__AIM OF THE EXERCISE__
Without any omission, reproduce the records that follow.
▽
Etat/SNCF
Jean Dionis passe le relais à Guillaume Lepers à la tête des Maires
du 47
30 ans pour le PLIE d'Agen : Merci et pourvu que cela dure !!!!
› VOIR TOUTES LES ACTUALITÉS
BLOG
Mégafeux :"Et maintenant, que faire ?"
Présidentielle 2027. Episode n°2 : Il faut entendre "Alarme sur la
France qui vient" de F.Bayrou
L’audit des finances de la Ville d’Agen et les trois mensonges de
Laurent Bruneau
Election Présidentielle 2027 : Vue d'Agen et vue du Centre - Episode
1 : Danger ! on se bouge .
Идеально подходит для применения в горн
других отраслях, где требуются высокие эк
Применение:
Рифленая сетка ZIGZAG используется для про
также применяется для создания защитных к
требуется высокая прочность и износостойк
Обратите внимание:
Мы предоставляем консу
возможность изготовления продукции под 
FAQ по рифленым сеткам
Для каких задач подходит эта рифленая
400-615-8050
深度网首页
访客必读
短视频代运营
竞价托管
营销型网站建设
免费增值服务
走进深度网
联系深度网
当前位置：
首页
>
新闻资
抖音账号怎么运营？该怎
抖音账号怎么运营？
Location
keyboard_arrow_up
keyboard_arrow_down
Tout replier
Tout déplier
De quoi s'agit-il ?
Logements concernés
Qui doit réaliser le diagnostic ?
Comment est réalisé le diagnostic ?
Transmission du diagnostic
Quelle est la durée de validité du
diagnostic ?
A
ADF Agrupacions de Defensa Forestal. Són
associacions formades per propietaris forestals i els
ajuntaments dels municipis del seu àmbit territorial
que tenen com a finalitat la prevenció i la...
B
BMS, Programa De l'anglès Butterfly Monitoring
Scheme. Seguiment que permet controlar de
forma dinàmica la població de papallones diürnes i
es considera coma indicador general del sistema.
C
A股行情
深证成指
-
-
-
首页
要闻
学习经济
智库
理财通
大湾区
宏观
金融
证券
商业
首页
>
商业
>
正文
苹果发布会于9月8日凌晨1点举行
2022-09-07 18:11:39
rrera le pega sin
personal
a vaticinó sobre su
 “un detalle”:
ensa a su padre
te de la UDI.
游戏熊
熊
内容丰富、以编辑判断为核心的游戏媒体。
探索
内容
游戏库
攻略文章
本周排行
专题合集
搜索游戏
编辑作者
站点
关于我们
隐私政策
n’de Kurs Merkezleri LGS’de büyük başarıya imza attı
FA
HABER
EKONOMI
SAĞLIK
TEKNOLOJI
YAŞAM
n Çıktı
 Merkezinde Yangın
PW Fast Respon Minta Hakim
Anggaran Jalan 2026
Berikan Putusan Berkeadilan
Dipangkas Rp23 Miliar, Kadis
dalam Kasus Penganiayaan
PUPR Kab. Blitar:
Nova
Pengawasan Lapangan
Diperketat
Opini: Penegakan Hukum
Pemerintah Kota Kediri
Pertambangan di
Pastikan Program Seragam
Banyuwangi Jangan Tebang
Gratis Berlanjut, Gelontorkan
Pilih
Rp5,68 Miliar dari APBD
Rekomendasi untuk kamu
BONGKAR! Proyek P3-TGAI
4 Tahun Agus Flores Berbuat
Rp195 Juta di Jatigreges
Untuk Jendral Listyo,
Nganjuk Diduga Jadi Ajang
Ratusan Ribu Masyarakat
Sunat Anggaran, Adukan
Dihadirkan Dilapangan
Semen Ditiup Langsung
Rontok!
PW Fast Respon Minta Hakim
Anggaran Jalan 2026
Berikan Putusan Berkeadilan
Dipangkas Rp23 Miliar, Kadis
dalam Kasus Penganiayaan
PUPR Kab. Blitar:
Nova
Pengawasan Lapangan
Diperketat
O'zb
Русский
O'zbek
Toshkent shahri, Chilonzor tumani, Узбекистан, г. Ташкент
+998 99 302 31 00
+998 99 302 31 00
△
__SOLUTION TO THIS EXERCISE__
Etat/SNCF
Jean Dionis passe le relais à Guillaume Lepers à la tête des Maires
du 47
30 ans pour le PLIE d'Agen : Merci et pourvu que cela dure !!!!
› VOIR TOUTES LES ACTUALITÉS
BLOG
Mégafeux :"Et maintenant, que faire ?"
Présidentielle 2027. Episode n°2 : Il faut entendre "Alarme sur la
France qui vient" de F.Bayrou
L’audit des finances de la Ville d’Agen et les trois mensonges de
Laurent Bruneau
Election Présidentielle 2027 : Vue d'Agen et vue du Centre - Episode
1 : Danger ! on se bouge .
Идеально подходит для применения в горн
других отраслях, где требуются высокие эк
Применение:
Рифленая сетка ZIGZAG используется для про
также применяется для создания защитных к
требуется высокая прочность и износостойк
Обратите внимание:
Мы предоставляем консу
возможность изготовления продукции под 
FAQ по рифленым сеткам
Для каких задач подходит эта рифленая
400-615-8050
深度网首页
访客必读
短视频代运营
竞价托管
营销型网站建设
免费增值服务
走进深度网
联系深度网
当前位置：
首页
>
新闻资
抖音账号怎么运营？该怎
抖音账号怎么运营？
Location
keyboard_arrow_up
keyboard_arrow_down
Tout replier
Tout déplier
De quoi s'agit-il ?
Logements concernés
Qui doit réaliser le diagnostic ?
Comment est réalisé le diagnostic ?
Transmission du diagnostic
Quelle est la durée de validité du
diagnostic ?
A
ADF Agrupacions de Defensa Forestal. Són
associacions formades per propietaris forestals i els
ajuntaments dels municipis del seu àmbit territorial
que tenen com a finalitat la prevenció i la...
B
BMS, Programa De l'anglès Butterfly Monitoring
Scheme. Seguiment que permet controlar de
forma dinàmica la població de papallones diürnes i
es considera coma indicador general del sistema.
C
A股行情
深证成指
-
-
-
首页
要闻
学习经济
智库
理财通
大湾区
宏观
金融
证券
商业
首页
>
商业
>
正文
苹果发布会于9月8日凌晨1点举行
2022-09-07 18:11:39
rrera le pega sin
personal
a vaticinó sobre su
 “un detalle”:
ensa a su padre
te de la UDI.
游戏熊
熊
内容丰富、以编辑判断为核心的游戏媒体。
探索
内容
游戏库
攻略文章
本周排行
专题合集
搜索游戏
编辑作者
站点
关于我们
隐私政策
n’de Kurs Merkezleri LGS’de büyük başarıya imza attı
FA
HABER
EKONOMI
SAĞLIK
TEKNOLOJI
YAŞAM
n Çıktı
 Merkezinde Yangın
PW Fast Respon Minta Hakim
Anggaran Jalan 2026
Berikan Putusan Berkeadilan
Dipangkas Rp23 Miliar, Kadis
dalam Kasus Penganiayaan
PUPR Kab. Blitar:
Nova
Pengawasan Lapangan
Diperketat
Opini: Penegakan Hukum
Pemerintah Kota Kediri
Pertambangan di
Pastikan Program Seragam
Banyuwangi Jangan Tebang
Gratis Berlanjut, Gelontorkan
Pilih
Rp5,68 Miliar dari APBD
Rekomendasi untuk kamu
BONGKAR! Proyek P3-TGAI
4 Tahun Agus Flores Berbuat
Rp195 Juta di Jatigreges
Untuk Jendral Listyo,
Nganjuk Diduga Jadi Ajang
Ratusan Ribu Masyarakat
Sunat Anggaran, Adukan
Dihadirkan Dilapangan
Semen Ditiup Langsung
Rontok!
PW Fast Respon Minta Hakim
Anggaran Jalan 2026
Berikan Putusan Berkeadilan
Dipangkas Rp23 Miliar, Kadis
dalam Kasus Penganiayaan
PUPR Kab. Blitar:
Nova
Pengawasan Lapangan
Diperketat
O'zb
Русский
O'zbek
Toshkent shahri, Chilonzor tumani, Узбекистан, г. Ташкент
+998 99 302 31 00
+998 99 302 31 00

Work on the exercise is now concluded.